> **Provided records**:
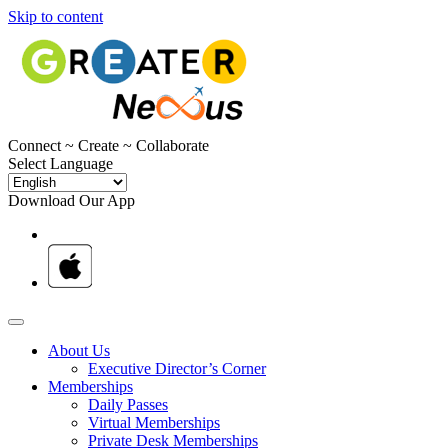
Skip to content
C
onnect ~
C
reate ~
C
ollaborate
Select Language
Download Our App
About Us
Executive Director’s Corner
Memberships
Daily Passes
Virtual Memberships
Private Desk Memberships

> **Problem**: With both ends included, please retype exactly the lines from the line containing "Executive Director’s Corner" to the final line of the data.

> **Problem solution**:
Executive Director’s Corner
Memberships
Daily Passes
Virtual Memberships
Private Desk Memberships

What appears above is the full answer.